Whilst I agree a 10 year old shouldn't be blamed in this situation, ultimately the situation the op and her daughter find themselves in is not their fault.
The ten year old does have an element of control here and even if he doesn't understand the repercussions of his actions, it is his actions that are causing this upset.
His parents and their inability to parent together, however created, have caused the boy to come to his decision and the court system is sorely lacking in my opinion in ensuring that all parties are supported, including the dss.
oh I absolutely agree redhen. please don't think I was implying that OP or her DD were at all to blame. they are not, and I can completely understand how this is affecting them and that OP's priority must be protecting her DD from any further fallout from what is happening.
and yes the 10 year old is the one who has made the decision not to be there for the time being but the factors that brought him to that decision I would be pretty sure are not down to him. something has happened either between him and his father or him and his mother or both to bring him to this decision and it is for this reason I do not agree that his actions are solely responsible for causing this upset (which he is clearly also experiencing btw)
something has happened either between him and his father or him and his mother or both to bring him to this decision
...and it is this that is uppermost in my (and my exH) mind when we consider the safety of our DD.
What the hell has DH done that is so awful that his DS has given the impression that he is so scared of him that his DM, and his DM legal advisors believe that a court will agree what is best for him is to never have see his Dad again? No suggestion that the issue that has led to this can be rerspoolved, it requires an instant removal of the requirement for contact.
DH's ex is still considering applying to have DH's PR removed - something that is only considered in exceptional circumstances, and yet this is something that is apparently warranted based on DSS's degreee of distress.
Is it any wonder that I'm beginning to question my own judgement and sanity - what the hell have I missed?
And yet, despite the degree of fear that DSS is displaying in his DM presence, he presented as composed and comfortable enough for his headteacher to permit unsupervised contact between DH and DSS yesterday. So, have I missed anything?

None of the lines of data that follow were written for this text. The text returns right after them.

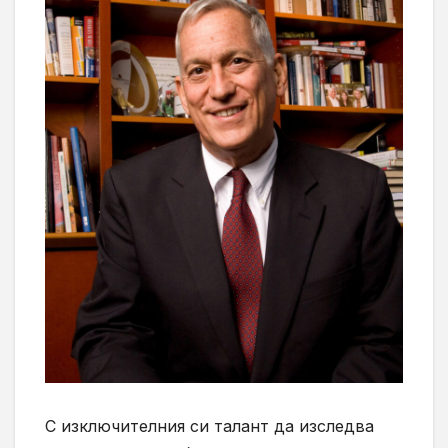
С изключителния си талант да изследва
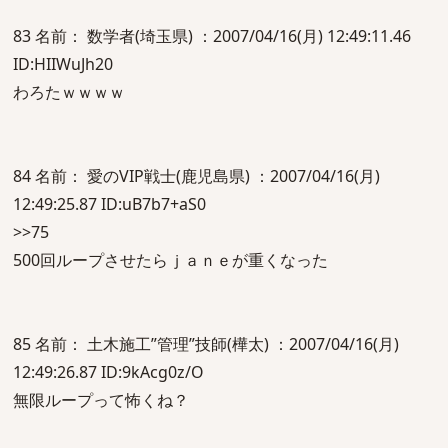
83 名前： 数学者(埼玉県) ：2007/04/16(月) 12:49:11.46
ID:HIIWuJh20
わろたｗｗｗｗ
84 名前： 愛のVIP戦士(鹿児島県) ：2007/04/16(月)
12:49:25.87 ID:uB7b7+aS0
>>75
500回ループさせたらｊａｎｅが重くなった
85 名前： 土木施工”管理”技師(樺太) ：2007/04/16(月)
12:49:26.87 ID:9kAcg0z/O
無限ループって怖くね？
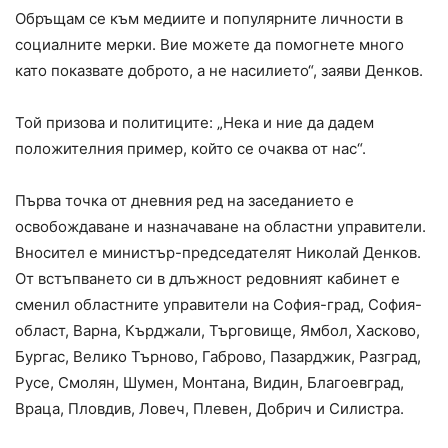
Обръщам се към медиите и популярните личности в
социалните мерки. Вие можете да помогнете много
като показвате доброто, а не насилието“, заяви Денков.
Той призова и политиците: „Нека и ние да дадем
положителния пример, който се очаква от нас“.
Първа точка от дневния ред на заседанието е
освобождаване и назначаване на областни управители.
Вносител е министър-председателят Николай Денков.
От встъпването си в длъжност редовният кабинет е
сменил областните управители на София-град, София-
област, Варна, Кърджали, Търговище, Ямбол, Хасково,
Бургас, Велико Търново, Габрово, Пазарджик, Разград,
Русе, Смолян, Шумен, Монтана, Видин, Благоевград,
Враца, Пловдив, Ловеч, Плевен, Добрич и Силистра.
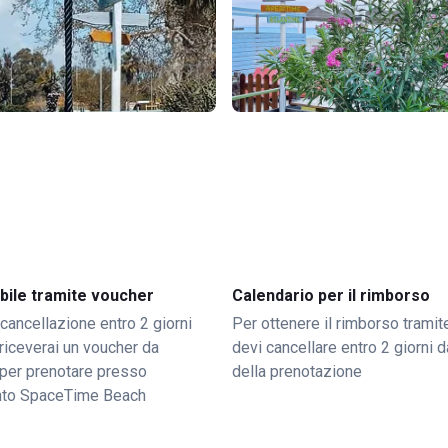
bile tramite voucher
Calendario per il rimborso
 cancellazione entro 2 giorni
Per ottenere il rimborso trami
o riceverai un voucher da
devi cancellare entro 2 giorni da
per prenotare presso
della prenotazione
nto SpaceTime Beach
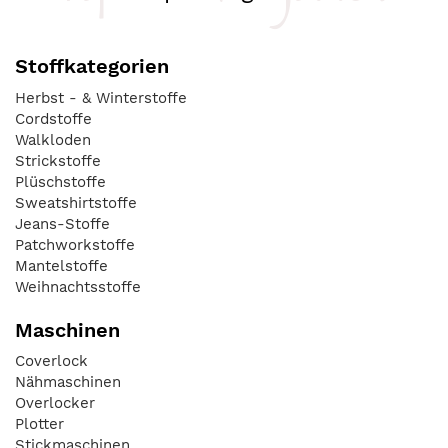
Stoffkategorien
Herbst - & Winterstoffe
Cordstoffe
Walkloden
Strickstoffe
Plüschstoffe
Sweatshirtstoffe
Jeans-Stoffe
Patchworkstoffe
Mantelstoffe
Weihnachtsstoffe
Maschinen
Coverlock
Nähmaschinen
Overlocker
Plotter
Stickmaschinen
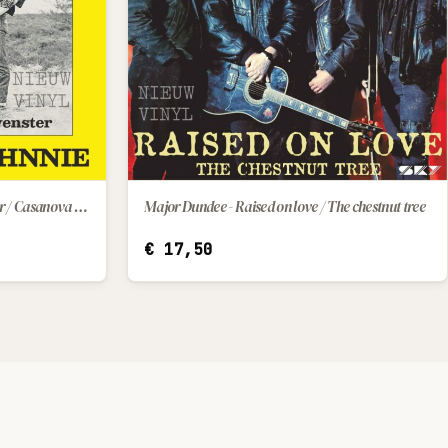
Espada - klop maar aan m’n venster / Casanova Johnnie
Major Dundee - Raised on love / The chestnut tree
IN WINKELWAGEN
€
17,50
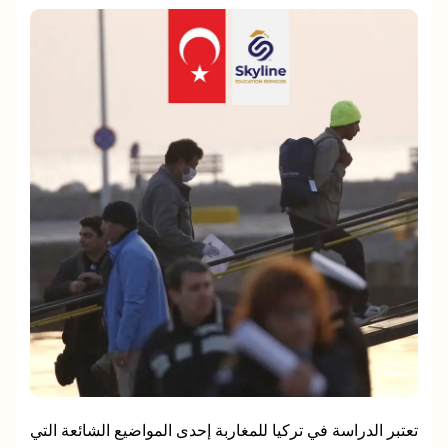
تعتبر الدراسة في تركيا للمغاربة إحدى المواضيع الشائعة التي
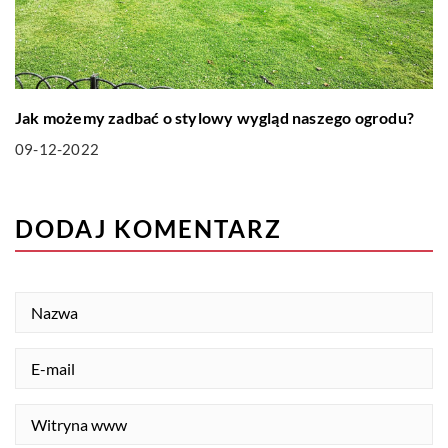
Jak możemy zadbać o stylowy wygląd naszego ogrodu?
09-12-2022
DODAJ KOMENTARZ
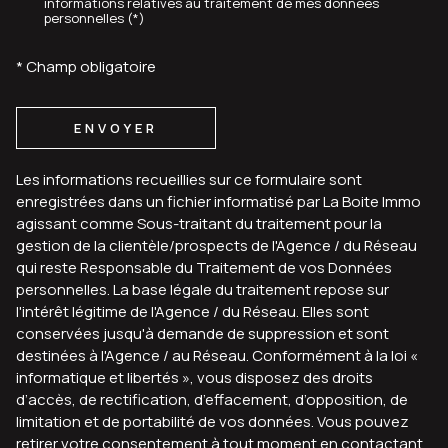
informations relatives au traitement de mes données
personnelles (*)
* Champ obligatoire
ENVOYER
Les informations recueillies sur ce formulaire sont
enregistrées dans un fichier informatisé par La Boite Immo
agissant comme Sous-traitant du traitement pour la
gestion de la clientèle/prospects de l'Agence / du Réseau
qui reste Responsable du Traitement de vos Données
personnelles. La base légale du traitement repose sur
l'intérêt légitime de l'Agence / du Réseau. Elles sont
conservées jusqu'à demande de suppression et sont
destinées à l'Agence / au Réseau. Conformément à la loi «
informatique et libertés », vous disposez des droits
d’accès, de rectification, d’effacement, d’opposition, de
limitation et de portabilité de vos données. Vous pouvez
retirer votre consentement à tout moment en contactant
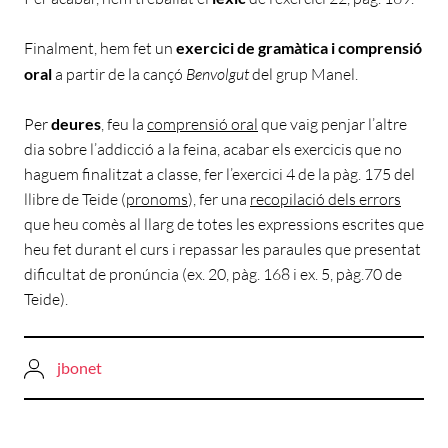
Finalment, hem fet un
exercici de gramàtica i comprensió
oral
a partir de la cançó
Benvolgut
del grup Manel.
Per
deures
, feu la
comprensió oral
que vaig penjar l’altre
dia sobre l’addicció a la feina, acabar els exercicis que no
haguem finalitzat a classe, fer l’exercici 4 de la pàg. 175 del
llibre de Teide (
pronoms
), fer una
recopilació dels errors
que heu comès al llarg de totes les expressions escrites que
heu fet durant el curs i repassar les paraules que presentat
dificultat de pronúncia (ex. 20, pàg. 168 i ex. 5, pàg.70 de
Teide).
jbonet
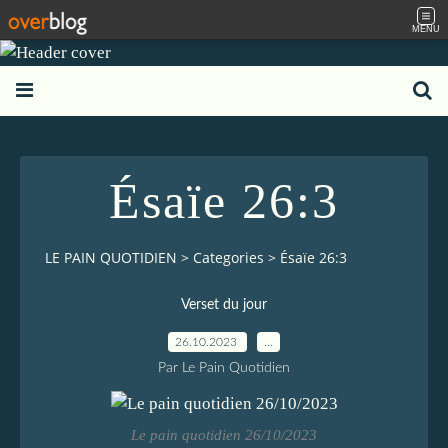
MENU
Ésaïe 26:3
LE PAIN QUOTIDIEN
>
Categories
>
Ésaïe 26:3
Verset du jour
26.10.2023
…
Par Le Pain Quotidien
Le pain quotidien 26/10/2023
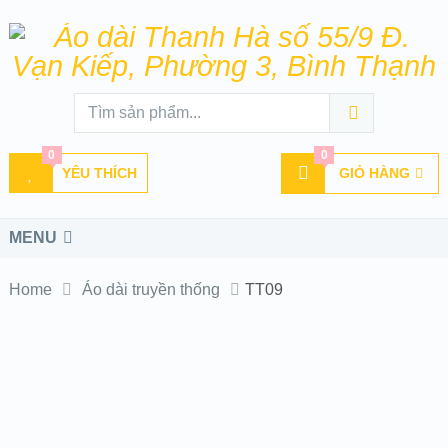
0
0
YÊU THÍCH
GIỎ HÀNG
MENU
Home
Áo dài truyền thống
TT09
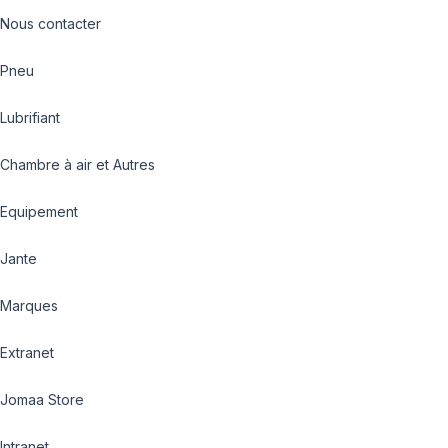
Nous contacter
Pneu
Lubrifiant
Chambre à air et Autres
Equipement
Jante
Marques
Extranet
Jomaa Store
Intranet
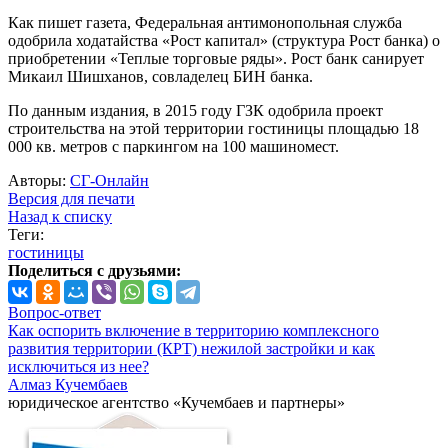
Как пишет газета, Федеральная антимонопольная служба
одобрила ходатайства «Рост капитал» (структура Рост банка) о
приобретении «Теплые торговые ряды». Рост банк санирует
Микаил Шишханов, совладелец БИН банка.
По данным издания, в 2015 году ГЗК одобрила проект
строительства на этой территории гостиницы площадью 18
000 кв. метров с паркингом на 100 машиномест.
Авторы:
СГ-Онлайн
Версия для печати
Назад к списку
Теги:
гостиницы
Поделиться с друзьями:
Вопрос-ответ
Как оспорить включение в территорию комплексного
развития территории (КРТ) нежилой застройки и как
исключиться из нее?
Алмаз Кучембаев
юридическое агентство «Кучембаев и партнеры»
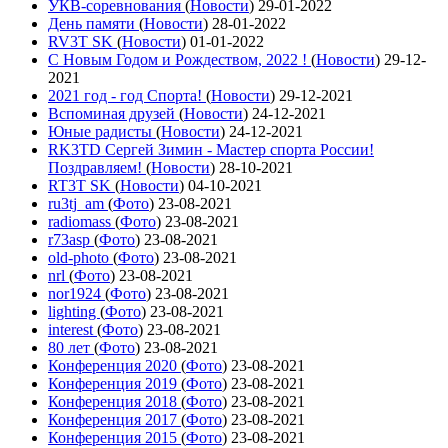
УКВ-соревнования
(
Новости
)
29-01-2022
День памяти
(
Новости
)
28-01-2022
RV3T SK
(
Новости
)
01-01-2022
С Новым Годом и Рождеством, 2022 !
(
Новости
)
29-12-
2021
2021 год - год Cпорта!
(
Новости
)
29-12-2021
Вспоминая друзей
(
Новости
)
24-12-2021
Юные радисты
(
Новости
)
24-12-2021
RK3TD Сергей Зимин - Мастер спорта России!
Поздравляем!
(
Новости
)
28-10-2021
RT3T SK
(
Новости
)
04-10-2021
ru3tj_am
(
Фото
)
23-08-2021
radiomass
(
Фото
)
23-08-2021
r73asp
(
Фото
)
23-08-2021
old-photo
(
Фото
)
23-08-2021
nrl
(
Фото
)
23-08-2021
nor1924
(
Фото
)
23-08-2021
lighting
(
Фото
)
23-08-2021
interest
(
Фото
)
23-08-2021
80 лет
(
Фото
)
23-08-2021
Конференция 2020
(
Фото
)
23-08-2021
Конференция 2019
(
Фото
)
23-08-2021
Конференция 2018
(
Фото
)
23-08-2021
Конференция 2017
(
Фото
)
23-08-2021
Конференция 2015
(
Фото
)
23-08-2021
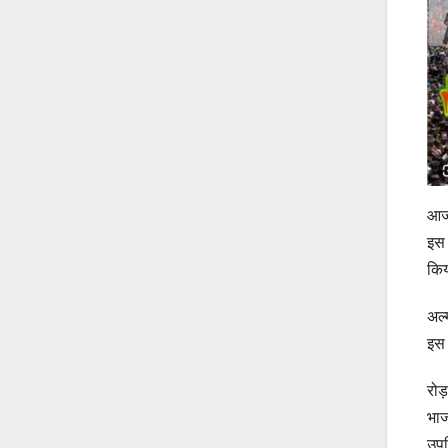
आज 
इस 
कि
अल्
इस 
रोड
भाज
उपस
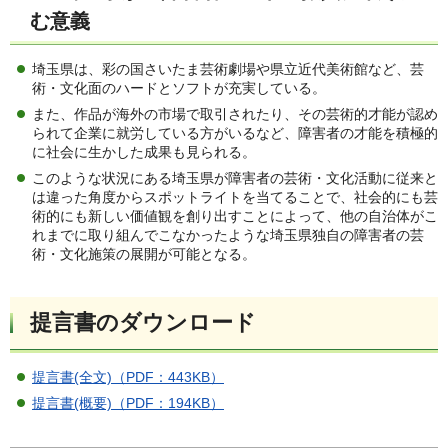
む意義
埼玉県は、彩の国さいたま芸術劇場や県立近代美術館など、芸
術・文化面のハードとソフトが充実している。
また、作品が海外の市場で取引されたり、その芸術的才能が認め
られて企業に就労している方がいるなど、障害者の才能を積極的
に社会に生かした成果も見られる。
このような状況にある埼玉県が障害者の芸術・文化活動に従来と
は違った角度からスポットライトを当てることで、社会的にも芸
術的にも新しい価値観を創り出すことによって、他の自治体がこ
れまでに取り組んでこなかったような埼玉県独自の障害者の芸
術・文化施策の展開が可能となる。
提言書のダウンロード
提言書(全文)（PDF：443KB）
提言書(概要)（PDF：194KB）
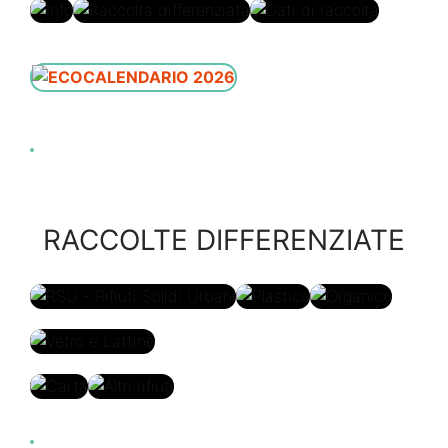
Per le
aziende
Info
Raccolta
Dati di
differenziata
raccolta
RACCOLTE DIFFERENZIATE
RSU - Rifiuti Solidi
Plastica
Organico
Urbani
Vetro e
Lattine
Carta
Altri rifiuti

How very worrying for you Alice and I can see why you are in turmoil trying to understand it all.
Venting here is good because you do get to hear different experiences and different opinions as well as support. I think first and foremost you deserve support.
Billy's observation could be helpful if you see it less as an attack on you but more of an observation that it would be completely normal to feel some resentment towards your DSS because it is his behaviour causing this distress to you and yours. However DSS is obviously a child and probably is experiencing distress of his own from whatever cause. Remembering that could help you to make sense of that side of it
I once posted a similar family turmoil situation and a person like billy came on and made me think about it from a very different pov. It was a bit confrontational but did help me understand what had become a really distressing and confusing situation
I was (like you) doing my best for everyone around me and coping with my own feelings.
You're probably right - I think I am projecting DSD's motivations onto DSS.
DSD and I spent a lot of time together over the summer and she shared a lot of stuff with me about what was going on for her when she decided not to have anything to do with DH a few years ago; now DSS is making the same decisions, and saying the same things as DSD did at the time - I suppose its inevitable that I will assume he's motivated by the same things.
Like DSD, I doubt we'll really know what's going on for him until he's much older; if at all.